La musique, levier social

Alors que l’on continue à s’égarer en débats sur l’aptitude de la culture et l’art à être une clé d’insertion sociale, le programme Mazaya émet un constat : la musique est un métier réel, exigeant et rentable. Si le besoin de musiciens classiques formés à haut niveau fut une motivation certaine pour la création du programme, sa mise en place a revêtu une dimension sociale en s’adressant à une cible de jeunes déscolarisés, en conditions difficiles.

Agés de 10 à 21 ans, les jeunes recrues sont formées à raison de quatre heures de musique par jour (instrument, formation musicale, pratique d’ensemble, maîtrise vocale, chorale, etc.), en plus d’une formation élémentaire de base (arabe, français mathématiques, éducation civique) pour parfaire leur éducation, mais également pour leur permettre d’interagir avec les artistes étrangers qu’ils côtoient lors de leur formation.

En effet, depuis le début du programme, les élèves ont été en contact avec de nombreux musiciens de renommée internationale.
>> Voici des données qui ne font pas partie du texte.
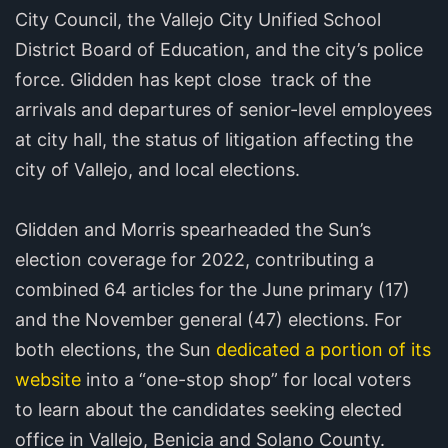
City Council, the Vallejo City Unified School
District Board of Education, and the city’s police
force. Glidden has kept close track of the
arrivals and departures of senior-level employees
at city hall, the status of litigation affecting the
city of Vallejo, and local elections.
Glidden and Morris spearheaded the Sun’s
election coverage for 2022, contributing a
combined 64 articles for the June primary (17)
and the November general (47) elections. For
both elections, the Sun
dedicated a portion of its
website
into a “one-stop shop” for local voters
to learn about the candidates seeking elected
office in Vallejo, Benicia and Solano County.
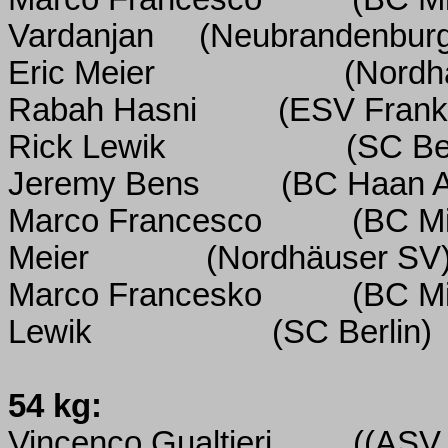
Vardanjan
(Neubrandenbur
Eric Meier
(Nordh
Rabah Hasni
(ESV Frank
Rick Lewik
(SC Ber
Jeremy Bens
(BC Haan 
Marco Francesco
(BC M
Meier
(Nordhäuser SV
Marco Francesko
(BC M
Lewik
(SC Berlin)
54 kg:
Vincenco Gualtieri
((ASV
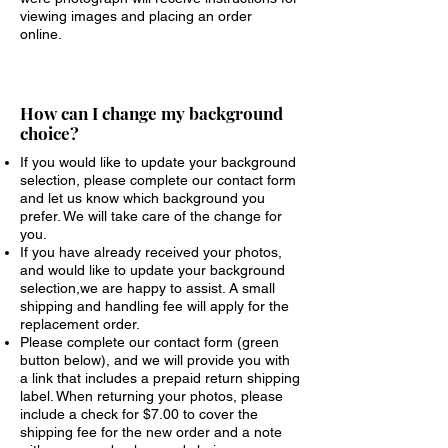
viewing images and placing an order
online.
How can I change my background
choice?
If you would like to update your background
selection, please complete our contact form
and let us know which background you
prefer. We will take care of the change for
you.
If you have already received your photos,
and would like to update your background
selection,we are happy to assist. A small
shipping and handling fee will apply for the
replacement order.
Please complete our contact form (green
button below), and we will provide you with
a link that includes a prepaid return shipping
label. When returning your photos, please
include a check for $7.00 to cover the
shipping fee for the new order and a note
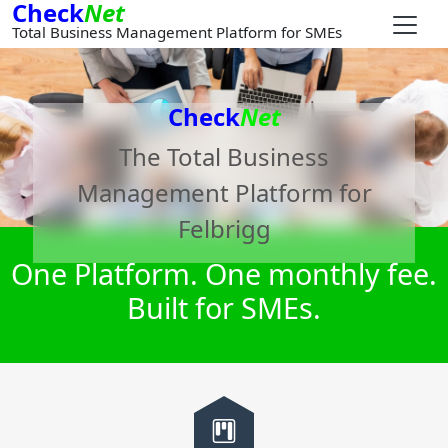
Check
Net
Total Business Management Platform for SMEs
Check
Net
The Total Business
Management Platform for
Felbrigg
One Platform. One monthly fee.
Built for SMEs.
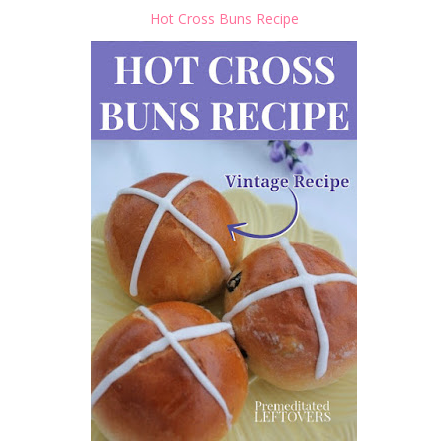
Hot Cross Buns Recipe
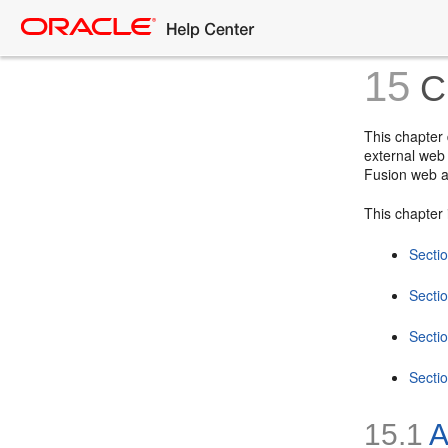
15
Cr
This chapter
external web 
Fusion web a
This chapter 
Secti
Secti
Secti
Secti
15.1
A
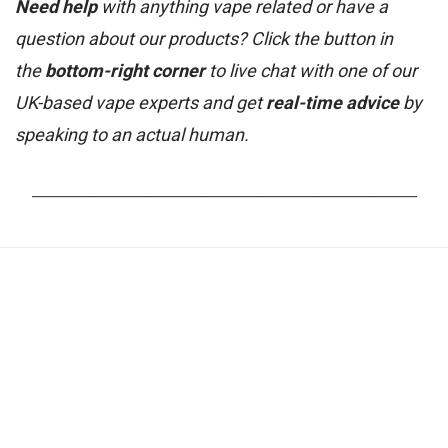
Need help
with anything vape related or have a
question about our products? Click the button in
the
bottom-right corner
to live chat with one of our
UK-based vape experts and get
real-time advice
by
speaking to an actual human.
_______________________________________________________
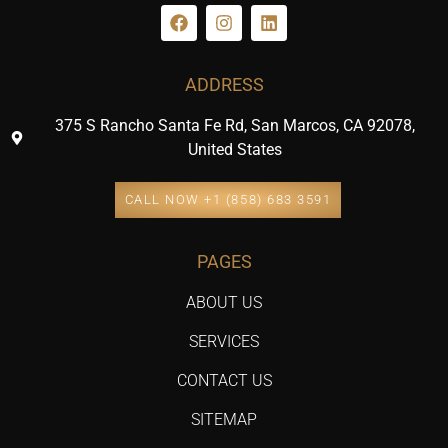
ADDRESS
375 S Rancho Santa Fe Rd, San Marcos, CA 92078,
United States
CALL NOW +1 (858) 683 3591
PAGES
ABOUT US
SERVICES
CONTACT US
SITEMAP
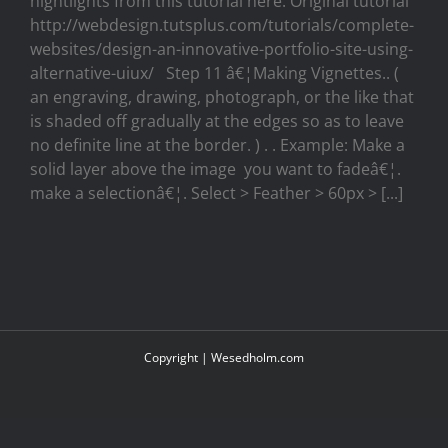
hightlights from this tutorial here. Original tutorial
http://webdesign.tutsplus.com/tutorials/complete-
websites/design-an-innovative-portfolio-site-using-
alternative-uiux/ Step 11 â€¦Making Vignettes.. (
an engraving, drawing, photograph, or the like that
is shaded off gradually at the edges so as to leave
no definite line at the border. ) . . Example: Make a
solid layer above the image you want to fadeâ€¦.
make a selectionâ€¦. Select > Feather > 60px > [...]
Copyright |
Wesedholm.com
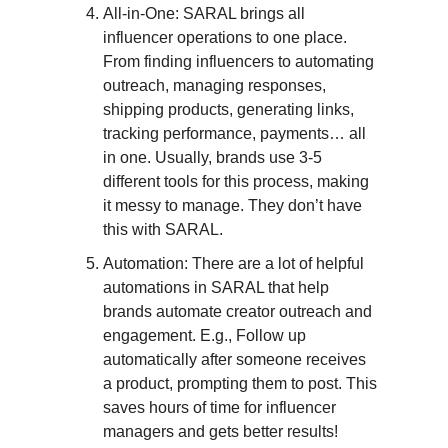
All-in-One: SARAL brings all
influencer operations to one place.
From finding influencers to automating
outreach, managing responses,
shipping products, generating links,
tracking performance, payments… all
in one. Usually, brands use 3-5
different tools for this process, making
it messy to manage. They don’t have
this with SARAL.
Automation: There are a lot of helpful
automations in SARAL that help
brands automate creator outreach and
engagement. E.g., Follow up
automatically after someone receives
a product, prompting them to post. This
saves hours of time for influencer
managers and gets better results!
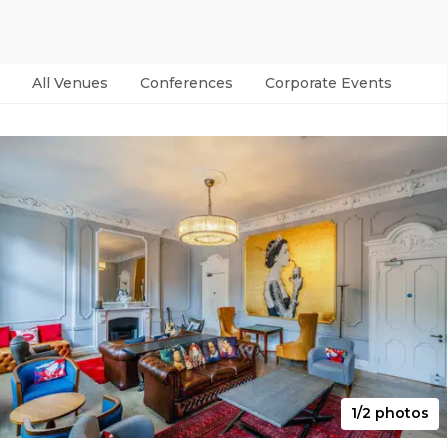
All Venues
Conferences
Corporate Events
Par
1/2 photos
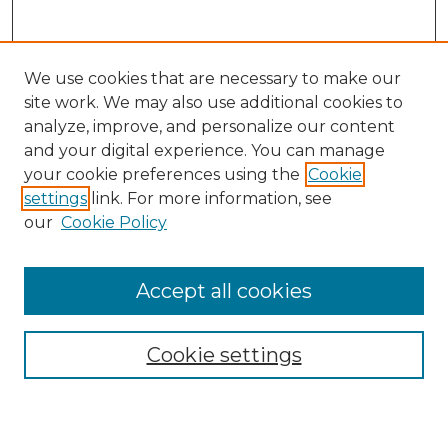
We use cookies that are necessary to make our
site work. We may also use additional cookies to
analyze, improve, and personalize our content
and your digital experience. You can manage
Search
your cookie preferences using the
Cookie
settings
link. For more information, see
Enter search terms:
our
Cookie Policy
Accept all cookies
Select context to search:
Cookie settings
Advanced Search
Notify me via email or
RSS
Browse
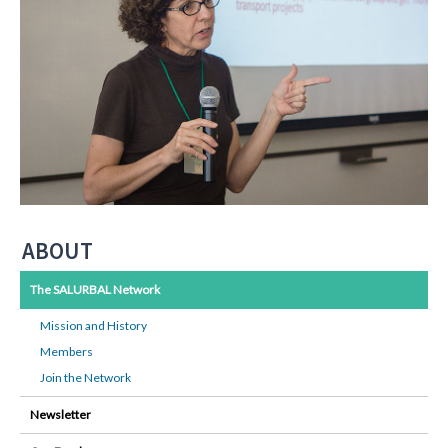
ABOUT
The SALURBAL Network
Mission and History
Members
Join the Network
Newsletter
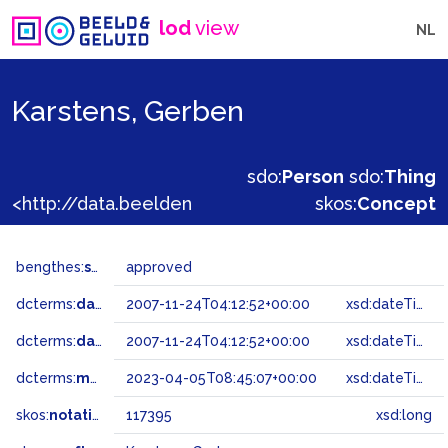
lod
view
NL
Karstens, Gerben
sdo:
Person
sdo:
Thing
<http://data.beeldengeluid.nl/gtaa/117395>
skos:
Concept
bengthes:
status
approved
dcterms:
dateAccepted
2007-11-24T04:12:52+00:00
xsd:dateTime
dcterms:
dateSubmitted
2007-11-24T04:12:52+00:00
xsd:dateTime
dcterms:
modified
2023-04-05T08:45:07+00:00
xsd:dateTime
skos:
notation
117395
xsd:long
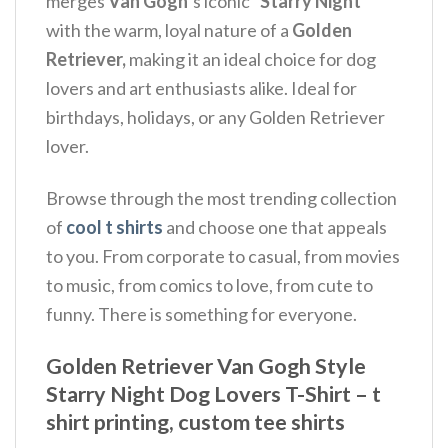
merges
Van Gogh
‘s iconic
“Starry Night”
with the warm, loyal nature of a
Golden
Retriever,
making it an ideal choice for dog
lovers and art enthusiasts alike. Ideal for
birthdays, holidays, or any Golden Retriever
lover.
Browse through the most trending collection
of
cool t shirts
and choose one that appeals
to you. From corporate to casual, from movies
to music, from comics to love, from cute to
funny. There is something for everyone.
Golden Retriever Van Gogh Style
Starry Night Dog Lovers T-Shirt – t
shirt printing, custom tee shirts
Ils ont eu la chance unique, voire inespérée pour un jeune ou moins jeune musicien, de rencontrer des maîtres du calibre de Olivier Holt et Benoît Girault (chefs d’orchestre), Jean-François Zygel, Abdel Rahman El Bacha (pianistes, concertistes), Gilles Apap (soliste violoniste), Régis Pasquier &Gérard Torgomian, Kojima Ryo(violons), Diane Dubon (altiste), René Benedetti (violoncelliste), Gérard Granier (contrebassiste), Jacques Eugene Deleplancque (corniste) et bien d’autres. A plus d’un égard, Mazaya est un concept précieux qu’il faudra préserver, encourager et multiplier à souhait.